* **EXERCISE DETAILS**: Pull every line containing "Downes" from the data.

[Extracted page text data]
# # # # # # #
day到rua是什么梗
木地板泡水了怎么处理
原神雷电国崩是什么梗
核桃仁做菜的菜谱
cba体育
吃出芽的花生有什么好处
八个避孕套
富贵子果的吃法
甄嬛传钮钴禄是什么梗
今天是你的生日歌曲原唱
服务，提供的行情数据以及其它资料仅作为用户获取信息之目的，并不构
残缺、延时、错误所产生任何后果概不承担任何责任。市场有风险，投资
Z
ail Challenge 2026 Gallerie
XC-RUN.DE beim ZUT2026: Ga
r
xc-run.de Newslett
# # # # # # #
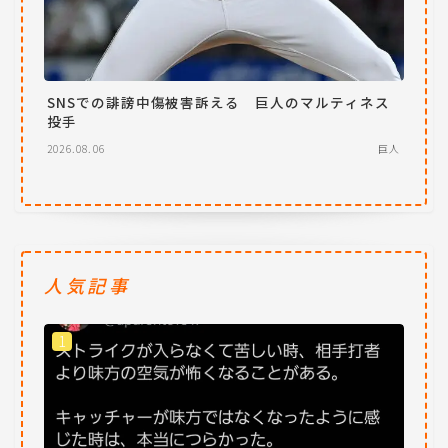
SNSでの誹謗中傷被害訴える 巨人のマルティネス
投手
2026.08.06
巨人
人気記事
# # # # # # #
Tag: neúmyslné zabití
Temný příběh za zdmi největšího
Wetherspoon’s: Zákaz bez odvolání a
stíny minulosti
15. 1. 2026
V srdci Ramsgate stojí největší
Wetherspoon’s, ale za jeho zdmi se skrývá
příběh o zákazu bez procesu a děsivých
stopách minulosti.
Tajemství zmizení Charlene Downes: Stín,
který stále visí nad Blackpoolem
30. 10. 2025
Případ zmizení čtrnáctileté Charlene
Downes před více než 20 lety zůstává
# # # # # # #
* **EXPECTED OUTPUT**:
Tajemství zmizení Charlene Downes: Stín,
Downes před více než 20 lety zůstává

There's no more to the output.